How to search PsycINFO in a systematic way

1. Create a saved search for all of the terms that represent a concept

Similar to the PubMed strategy above, create a separate but comprehensive search for each of the terms related to the concepts (step 1), then combining all of those searches in a logical way (step 2). To do this, I would want to make one search string for all the potential terms used for each concept. I'll use the Intervention concept as an example. First, I will search for the first keyword I thought of to describe the concept, "group therapy." PsycINFO differs from PubMed because the search you enter is the search you get (except the database will apply slight variants such as British spelling, plurals, etc.). You can choose whether to search all fields or a specific field such as the Title (See the More Tips section if you'd like to use the database subject terms).

Repeat for all of your terms:

When you are done searching for each individual term separately, click on the Search History link underneath the search boxes. From there, first clear any terms left in the boxes above and then combine your searches using the checkboxes and the "Search with OR" link.

This will create a combined search, but unlike PubMed PsycINFO does not list the details of the words used, so it can help to immediately save and rename the search to something more descriptive. To save your searches, click on the search(es) you'd like to save and click on Save Searches/Alerts.

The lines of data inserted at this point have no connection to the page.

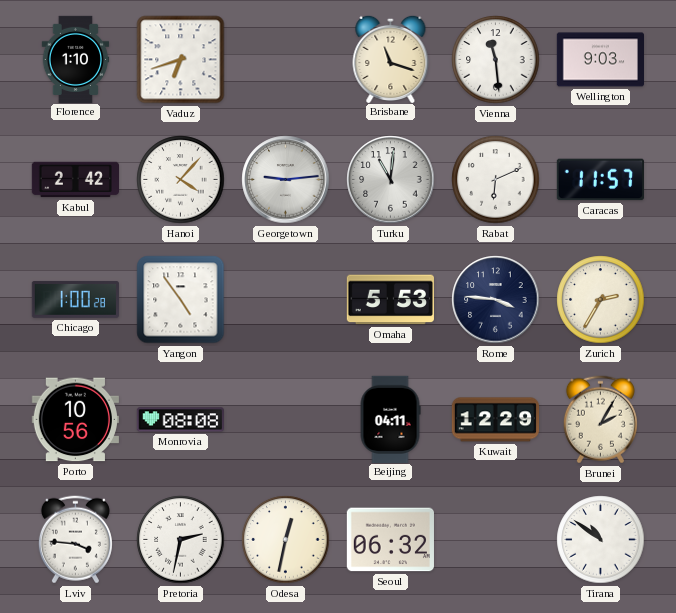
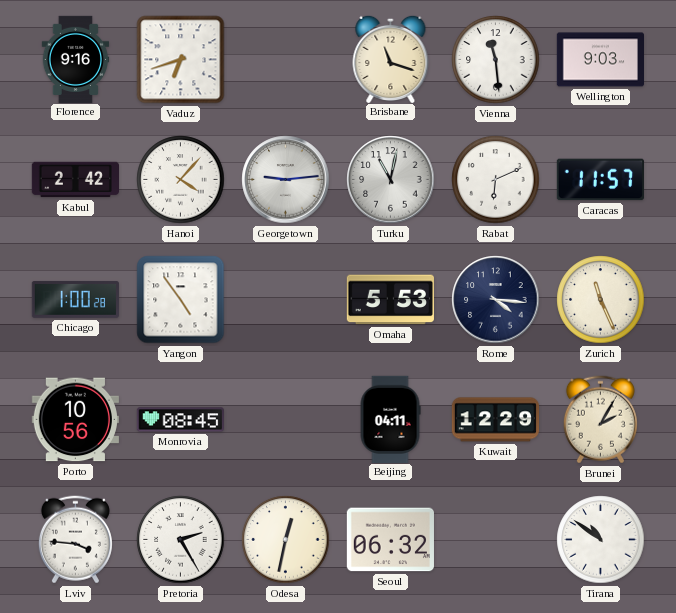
Florence: 1:10 -> 9:16
Turku: 11:01 -> 11:02
Rome: 3:46 -> 4:16
Zurich: 2:35 -> 11:26
Monrovia: 08:08 -> 08:45
Pretoria: 2:32 -> 2:25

You will need to make a separate EBSCO account to do this.

2. Combine the concept searches logically

Once you have created separate, comprehensive searches for each concept, then combine them following the same strategy listed above in the PubMed box but using the "Search with AND" box on the search history page.

3. Modify as needed

If you think of other terms to include in your searches, you should modify each concept search individually and then re-combine them.

Using Search History to Formulate Advanced Searches

As explained above, when conducting a comprehensive literature review, it's very important to use a systematic approach. This is especially important when submitting an article for publication, because you're often required to submit the search strategy you used. Instead of combining words/phrases into one search on the home page of the database, it's a good idea to use your Search History instead. This will help you be sure that your search terms are being combined properly and in the right order. See the links below for more background and alternative explanations: 

What about Google Scholar?

In general, PsycINFO and PubMed are better bets to use than Google Scholar when conducting literature searches, because the search fields and algorithms are much more advancec. PsycINFO and PubMed also employ actual human indexers that review and categorize articles, whereas Google Scholar relies on keyword searching alone, so it's easier to get more complete and relevant results in PsycINFO or PubMed. It's also easier to keep track of your search strategy when using PubMed or PsycINFO.


Use a Citation Manager

Using a citation manager requires a bit of a learning and adjustment period, but has a great payoff. Invest a bit of time to learn how to use one and you will benefit for the rest of your educational/professional career! Citation managers help you capture and organize references that you've found online, including the full text if available, and then help you to draft in-text citations and bibliographies. There are several available, but the library recommends Zotero if you aren't yet using a citation manager, because it is free, open-source, and very easy to use.

Other Places to Search

If you have a novel topic or one that has not yet been empirically studied extensively via research articles, you may need to supplement with dissertations, theses, or books.